Over the past 15+ years, the Levitt Foundation has partnered with communities of all sizes to help bring thousands of free concerts to towns and cities across the nation, harnessing the power of live music to reinvigorate public spaces and strengthen the social fabric of communities by bringing people together of all ages and backgrounds. Throughout this time, the Foundation has been committed to sharing the Levitt mission as a vehicle for positive change in communities. In addition to providing grants to nonprofits and funding research that examines the social impact of Levitt programs, the Foundation spreads the word at conferences and events spanning a wide range of sectors, including the arts, community development, parks, and philanthropy, to help foster cross-sector dialogue and inspire more people to prioritize arts investments in creating equitable, healthy, and thriving communities. As a leading voice at the intersection of the arts, public space, and community building, the Foundation has been invited to present at dozens of conferences across the country—in 2022 these included Exponent Philanthropy in Minneapolis, Grantmakers in the Arts in New York City, and the Music Cities Convention in Tulsa, to name a few.
Earlier this fall, Levitt Foundation Executive Director Sharon Yazowski, alongside three nonprofit grantees from across the Levitt network representing small- to medium-sized cities, spoke to the impact of their work during a panel discussion at the International Downtown Association’s 68th Annual Conference & Marketplace in Vancouver, British Columbia. Organized around the theme “Reinventing: The Communities of Tomorrow,” the conference attracted more than 950 leaders from around the world to discuss trends and best practices in urban place management.
As we have seen across the Levitt network, arts investment strategies in public spaces play a key role in enlivening downtown districts—sparking economic activity, renewing greenspaces, and creating a shared sense of community across the many demographic groups who call a particular place home.
Along with Yazowski, speaking to this mission as a way to create more equitable downtowns were Talicia Richardson, Executive Director of the downtown association 64.6 Downtown (which presents the Levitt AMP Music Series in Fort Smith, Ark.); Lisa Wagner, Executive Director of Levitt Pavilion Dayton (Ohio); and Jamie Haack, Director of Diversity, Equity & Inclusion at the John Michael Kohler Arts Center (presenter of the Levitt AMP Music Series in Sheboygan, Wis.).

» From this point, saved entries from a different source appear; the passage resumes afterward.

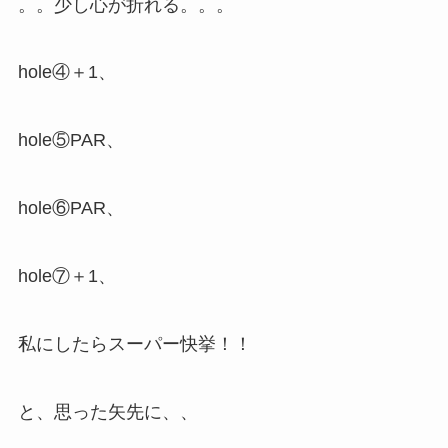
。。少し心が折れる。。。
hole④＋1、
hole⑤PAR、
hole⑥PAR、
hole⑦＋1、
私にしたらスーパー快挙！！
と、思った矢先に、、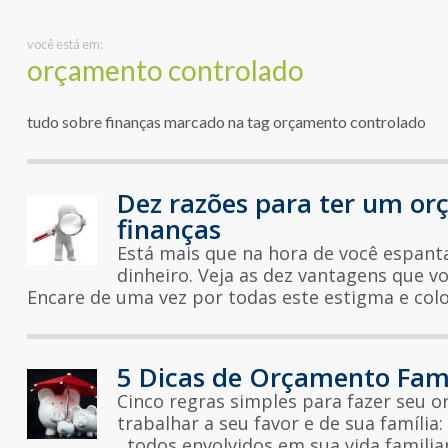
você está em:
orçamento controlado
tudo sobre finanças marcado na tag orçamento controlado
Dez razões para ter um or
finanças
Está mais que na hora de você espanta
dinheiro. Veja as dez vantagens que v
Encare de uma vez por todas este estigma e colo
5 Dicas de Orçamento Fami
Cinco regras simples para fazer seu 
trabalhar a seu favor e de sua famíli
, todos envolvidos em sua vida familiar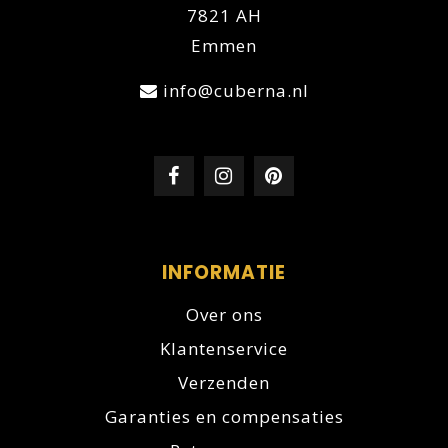
7821 AH
Elke onderbouw wijnkoelkast met 2 zones is
Emmen
voorzien van een Humidity Control systeem
info@cuberna.nl
wat ervoor zorgt dat de luchtvochtigheid hoog
blijft. Hierdoor drogen de kurken van uw
wijnflessen niet uit. Daarnaast heeft elke
wijnklimaatkast uitgebreide LED verlichting
zodat u uw flessen kunt zien, maar de
klimaatkast ook een luxe uitstraling heeft.
INFORMATIE
Over ons
Klantenservice
Verzenden
Garanties en compensaties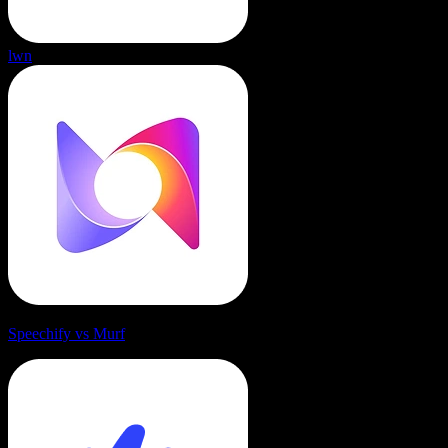
lwn
Speechify vs Murf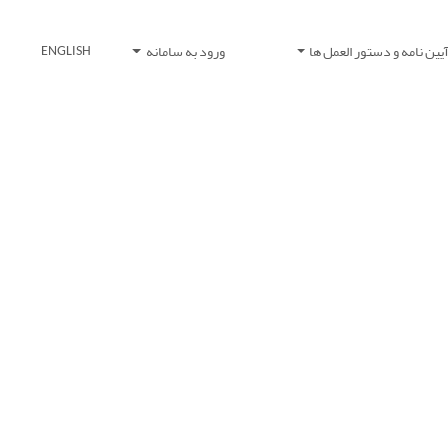
یین نامه و دستور العمل ها
ورود به سامانه
ENGLISH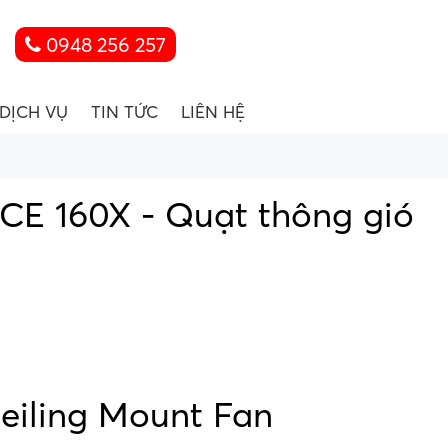
0948 256 257
DỊCH VỤ
TIN TỨC
LIÊN HỆ
CE 160X - Quạt thông gió
eiling Mount Fan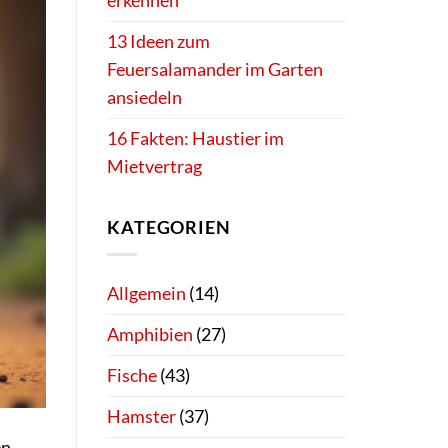
erkennen
13 Ideen zum
Feuersalamander im Garten
ansiedeln
16 Fakten: Haustier im
Mietvertrag
KATEGORIEN
Allgemein
(14)
Amphibien
(27)
Fische
(43)
Hamster
(37)
en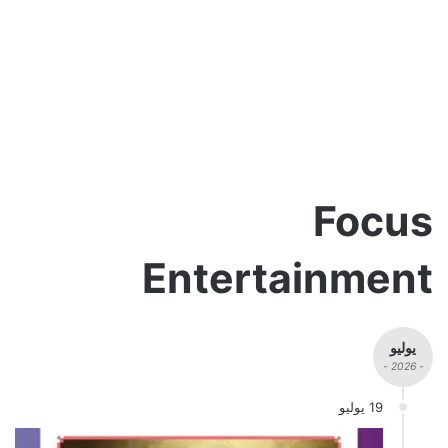
Focus
Entertainment
يوليو
- 2026 -
19 يوليو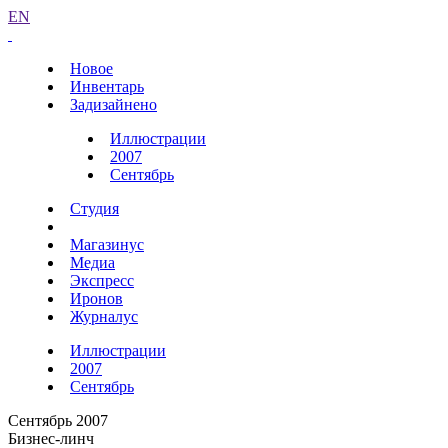
EN
Новое
Инвентарь
Задизайнено
Иллюстрации
2007
Сентябрь
Студия
Магазинус
Медиа
Экспресс
Иронов
Журналус
Иллюстрации
2007
Сентябрь
Сентябрь 2007
Бизнес-линч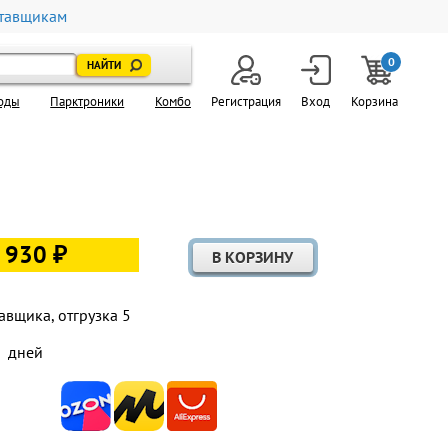
тавщикам
0
оды
Парктроники
Комбо
Регистрация
Вход
Корзина
 930 ₽
авщика, отгрузка 5
дней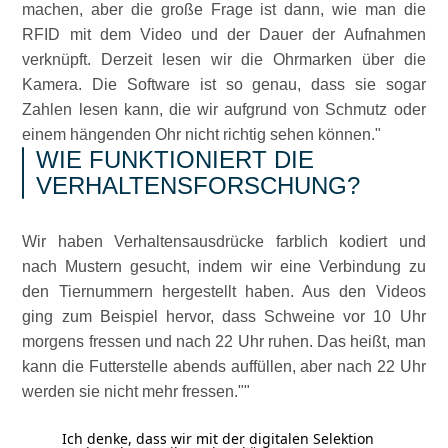
machen, aber die große Frage ist dann, wie man die
RFID mit dem Video und der Dauer der Aufnahmen
verknüpft. Derzeit lesen wir die Ohrmarken über die
Kamera. Die Software ist so genau, dass sie sogar
Zahlen lesen kann, die wir aufgrund von Schmutz oder
einem hängenden Ohr nicht richtig sehen können.
WIE FUNKTIONIERT DIE
VERHALTENSFORSCHUNG?
Wir haben Verhaltensausdrücke farblich kodiert und
nach Mustern gesucht, indem wir eine Verbindung zu
den Tiernummern hergestellt haben. Aus den Videos
ging zum Beispiel hervor, dass Schweine vor 10 Uhr
morgens fressen und nach 22 Uhr ruhen. Das heißt, man
kann die Futterstelle abends auffüllen, aber nach 22 Uhr
werden sie nicht mehr fressen.
Ich denke, dass wir mit der digitalen Selektion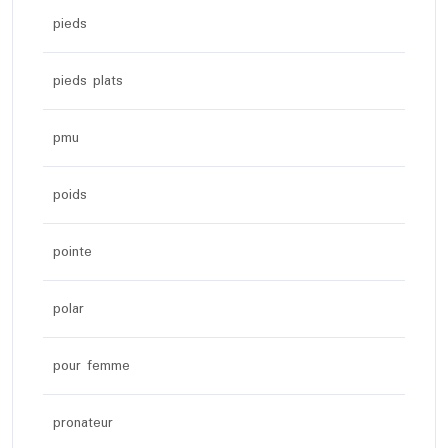
pieds
pieds plats
pmu
poids
pointe
polar
pour femme
pronateur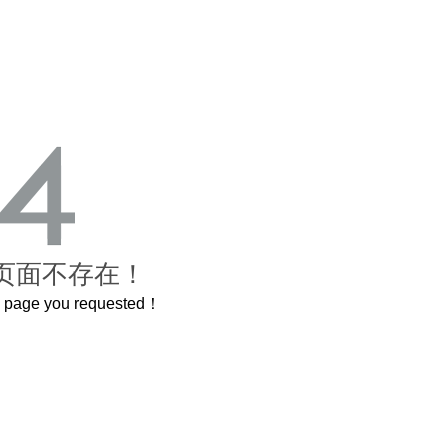
页面不存在！
he page you requested！
米的长卷，还原了600岁的紫禁城
曲奇届的“爱马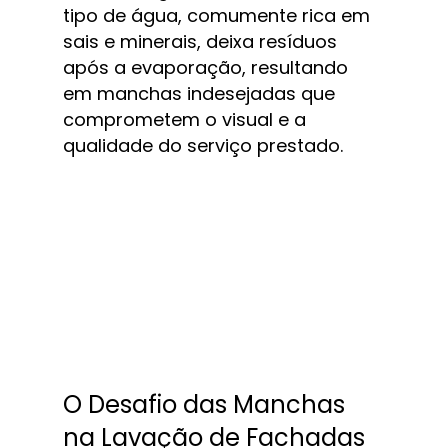
tipo de água, comumente rica em 
sais e minerais, deixa resíduos 
após a evaporação, resultando 
em manchas indesejadas que 
comprometem o visual e a 
qualidade do serviço prestado.
O Desafio das Manchas 
na Lavação de Fachadas 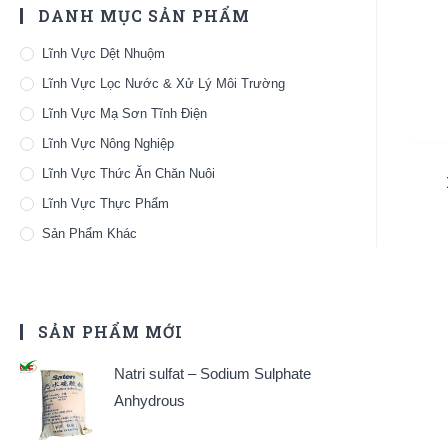
DANH MỤC SẢN PHẨM
Lĩnh Vực Dệt Nhuộm
Lĩnh Vực Lọc Nước & Xử Lý Môi Trường
Lĩnh Vực Mạ Sơn Tĩnh Điện
Lĩnh Vực Nông Nghiệp
Lĩnh Vực Thức Ăn Chăn Nuôi
Lĩnh Vực Thực Phẩm
Sản Phẩm Khác
SẢN PHẨM MỚI
Natri sulfat – Sodium Sulphate
Anhydrous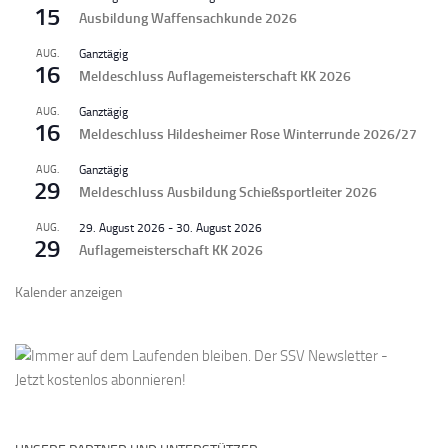
15
Ausbildung Waffensachkunde 2026
AUG.
Ganztägig
16
Meldeschluss Auflagemeisterschaft KK 2026
AUG.
Ganztägig
16
Meldeschluss Hildesheimer Rose Winterrunde 2026/27
AUG.
Ganztägig
29
Meldeschluss Ausbildung Schießsportleiter 2026
AUG.
29. August 2026
-
30. August 2026
29
Auflagemeisterschaft KK 2026
Kalender anzeigen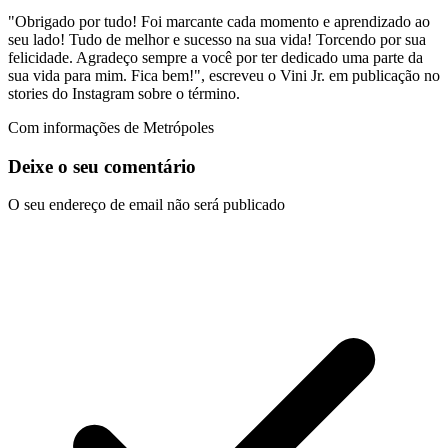
"Obrigado por tudo! Foi marcante cada momento e aprendizado ao
seu lado! Tudo de melhor e sucesso na sua vida! Torcendo por sua
felicidade. Agradeço sempre a você por ter dedicado uma parte da
sua vida para mim. Fica bem!", escreveu o Vini Jr. em publicação no
stories do Instagram sobre o término.
Com informações de Metrópoles
Deixe o seu comentário
O seu endereço de email não será publicado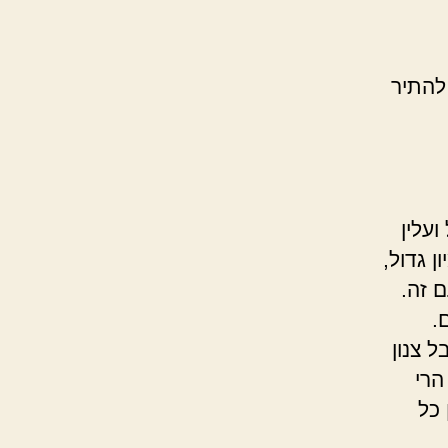
להתיר
עלין
ן גדול,
 זה.
.
 צנון
הרי
 כל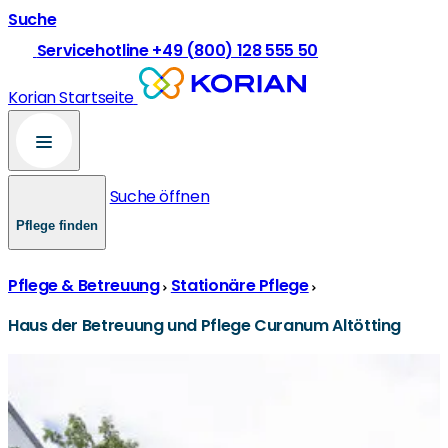
Suche
Servicehotline +49 (800) 128 555 50
Korian Startseite
Suche öffnen
Pflege finden
Pflege & Betreuung
Stationäre Pflege
Haus der Betreuung und Pflege Curanum Altötting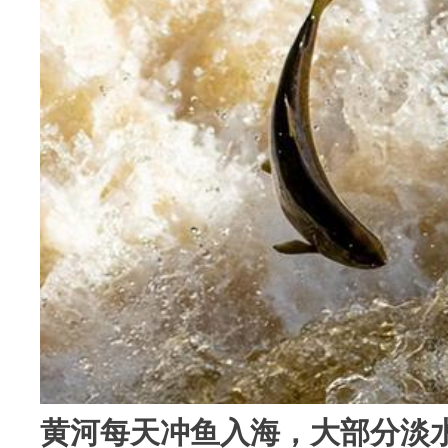
黄河每天冲鱼入海，大部分淡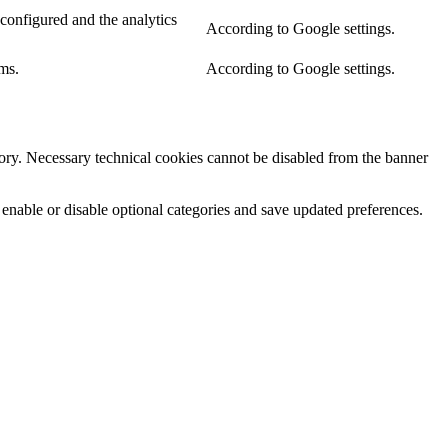
configured and the analytics
According to Google settings.
ms.
According to Google settings.
egory. Necessary technical cookies cannot be disabled from the banner
 enable or disable optional categories and save updated preferences.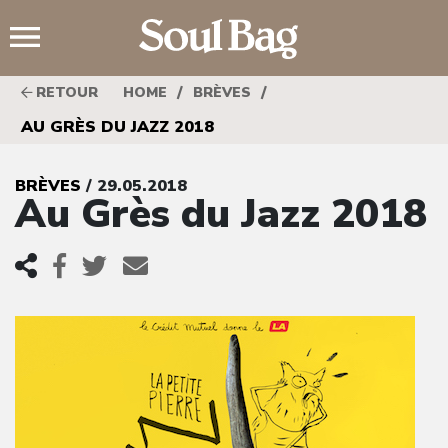
;
/
/
RETOUR
HOME
BRÈVES
AU GRÈS DU JAZZ 2018
BRÈVES
/ 29.05.2018
Au Grès du Jazz 2018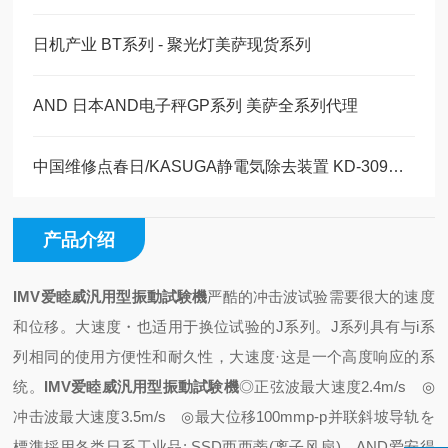
日机产业 BT系列 - 聚光灯美萨现货系列
AND 日本AND电子秤GP系列 美萨全系列代理
中国维修点春日/KASUGA静電気除去装置 KD-309BS ND-503T-A1
产品介绍
IMV爱睦威汎用型振動試験機
严酷的冲击波试验需要很大的速度
和位移。
大速度・也适用于换位试验的J系列。
J系列具有与i系
列相同的使用方便性和耐久性，大速度·这是一个高度响应的系
统。
IMV爱睦威汎用型振動試験機
◎正弦波最大速度2.4m/s ◎
冲击波最大速度3.5m/s ◎最大位移100mmp-p
并联斜坡导轨を
標準採用
各类日系工业品:,SSD西西蒂(离子风扇)、AND爱安得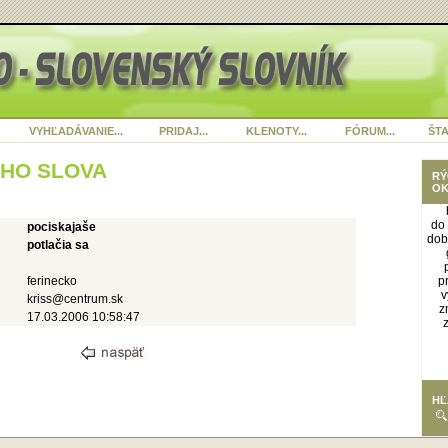
VYHĽADÁVANIE...
PRIDAJ...
KLENOTY...
FÓRUM...
ŠTA
ÉHO SLOVA
RÝ
OK
do 
pociskajaše
dob
potlačia sa
ferinecko
pr
v
kriss@centrum.sk
z
17.03.2006 10:58:47
HĽ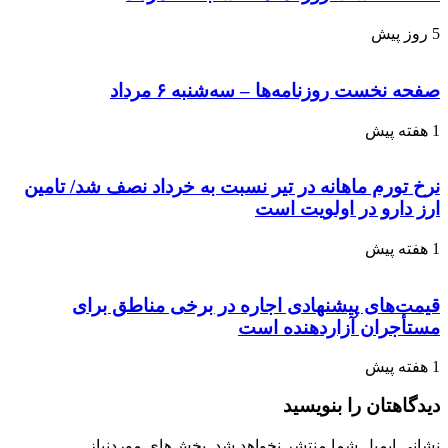
5 روز پیش
صفحه نخست روزنامه‌ها – سه‌شنبه ۶ مرداد
1 هفته پیش
نرخ تورم ماهانه در تیر نسبت به خرداد نصف شد/ تامین
ارز دارو در اولویت است
1 هفته پیش
قیمت‌های پیشنهادی اجاره در برخی مناطق برای
مستأجران آزاردهنده است
1 هفته پیش
دیدگاهتان را بنویسید
نشانی ایمیل شما منتشر نخواهد شد.
بخش‌های موردنیاز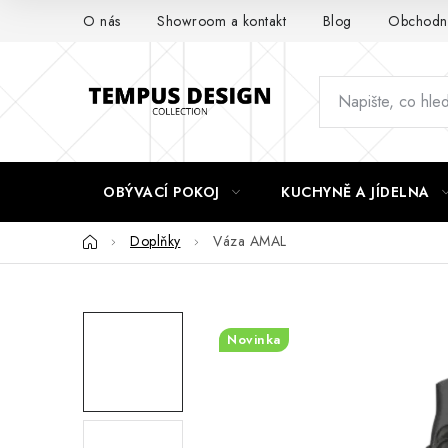
Přejít
O nás
Showroom a kontakt
Blog
Obchodní
na
obsah
OBÝVACÍ POKOJ
KUCHYNĚ A JÍDELNA
Domů
Doplňky
Váza AMAL
Novinka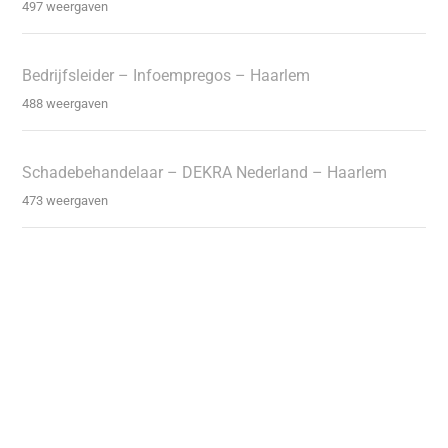
497 weergaven
Bedrijfsleider – Infoempregos – Haarlem
488 weergaven
Schadebehandelaar – DEKRA Nederland – Haarlem
473 weergaven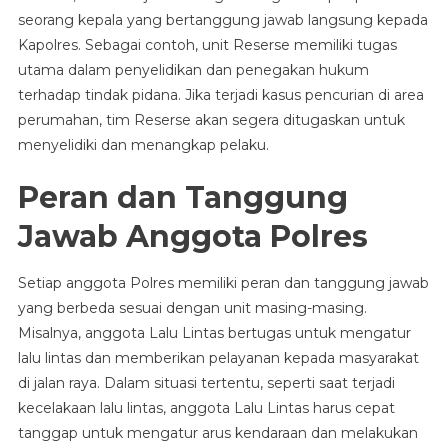
seorang kepala yang bertanggung jawab langsung kepada
Kapolres. Sebagai contoh, unit Reserse memiliki tugas
utama dalam penyelidikan dan penegakan hukum
terhadap tindak pidana. Jika terjadi kasus pencurian di area
perumahan, tim Reserse akan segera ditugaskan untuk
menyelidiki dan menangkap pelaku.
Peran dan Tanggung
Jawab Anggota Polres
Setiap anggota Polres memiliki peran dan tanggung jawab
yang berbeda sesuai dengan unit masing-masing.
Misalnya, anggota Lalu Lintas bertugas untuk mengatur
lalu lintas dan memberikan pelayanan kepada masyarakat
di jalan raya. Dalam situasi tertentu, seperti saat terjadi
kecelakaan lalu lintas, anggota Lalu Lintas harus cepat
tanggap untuk mengatur arus kendaraan dan melakukan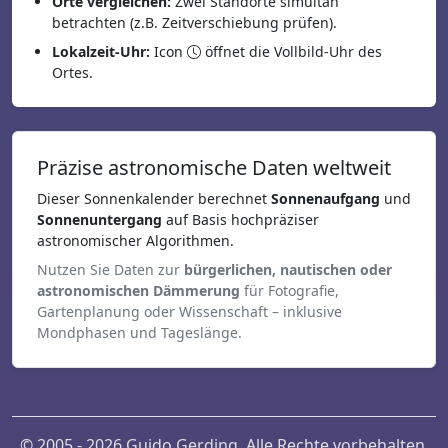
Orte vergleichen:
Zwei Standorte simultan
betrachten (z.B. Zeitverschiebung prüfen).
Lokalzeit-Uhr:
Icon
öffnet die Vollbild-Uhr des
Ortes.
Präzise astronomische Daten weltweit
Dieser Sonnenkalender berechnet
Sonnenaufgang
und
Sonnenuntergang
auf Basis hochpräziser
astronomischer Algorithmen.
Nutzen Sie Daten zur
bürgerlichen, nautischen oder
astronomischen Dämmerung
für Fotografie,
Gartenplanung oder Wissenschaft – inklusive
Mondphasen und Tageslänge.
© 2005 - 2026 Guido Gerding. Alle Rechte vorbehalten.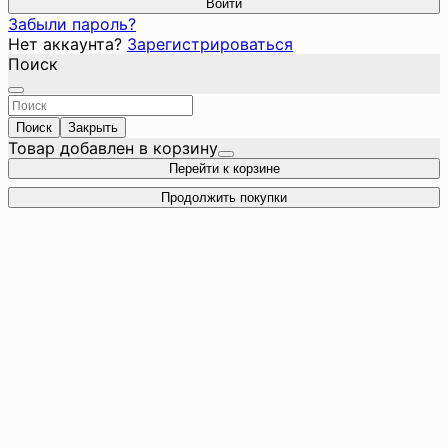
Войти
Забыли пароль?
Нет аккаунта?
Зарегистрироваться
Поиск
Поиск
Закрыть
Товар добавлен в корзину
Перейти к корзине
Продолжить покупки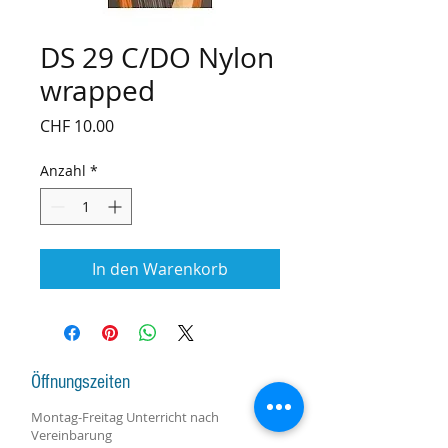
DS 29 C/DO Nylon
wrapped
Preis
CHF 10.00
Anzahl
*
In den Warenkorb
Öffnungszeiten
Montag-Freitag Unterricht nach
Vereinbarung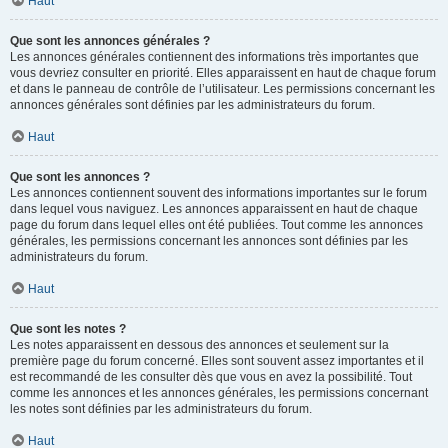
Haut
Que sont les annonces générales ?
Les annonces générales contiennent des informations très importantes que
vous devriez consulter en priorité. Elles apparaissent en haut de chaque forum
et dans le panneau de contrôle de l’utilisateur. Les permissions concernant les
annonces générales sont définies par les administrateurs du forum.
Haut
Que sont les annonces ?
Les annonces contiennent souvent des informations importantes sur le forum
dans lequel vous naviguez. Les annonces apparaissent en haut de chaque
page du forum dans lequel elles ont été publiées. Tout comme les annonces
générales, les permissions concernant les annonces sont définies par les
administrateurs du forum.
Haut
Que sont les notes ?
Les notes apparaissent en dessous des annonces et seulement sur la
première page du forum concerné. Elles sont souvent assez importantes et il
est recommandé de les consulter dès que vous en avez la possibilité. Tout
comme les annonces et les annonces générales, les permissions concernant
les notes sont définies par les administrateurs du forum.
Haut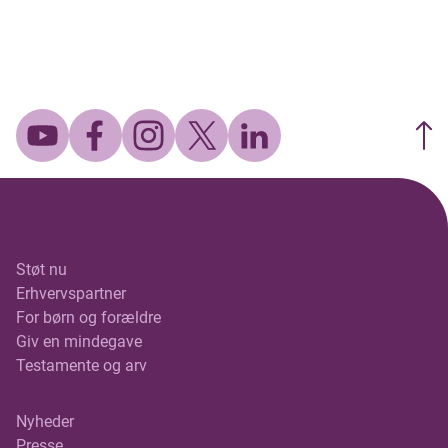
Støt nu
Erhvervspartner
For børn og forældre
Giv en mindegave
Testamente og arv
Nyheder
Presse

At the panel, “Advancing Equity While Building Thriving Downtowns,” presenters spoke about how free Levitt concerts have made a positive impact in their communities, and how they have approached the process of putting together the music series through the lens of equity and involving the community every step of the way. This includes identifying community leaders and key stakeholders among the various groups that comprise a city’s population; the importance of earning trust to develop authentic partnerships; and meeting people where they are to encourage historically underrepresented populations to feel welcome and engaged. The panel also included a conversation around approaches to nurturing and revitalizing public spaces in order to contribute to thriving downtowns.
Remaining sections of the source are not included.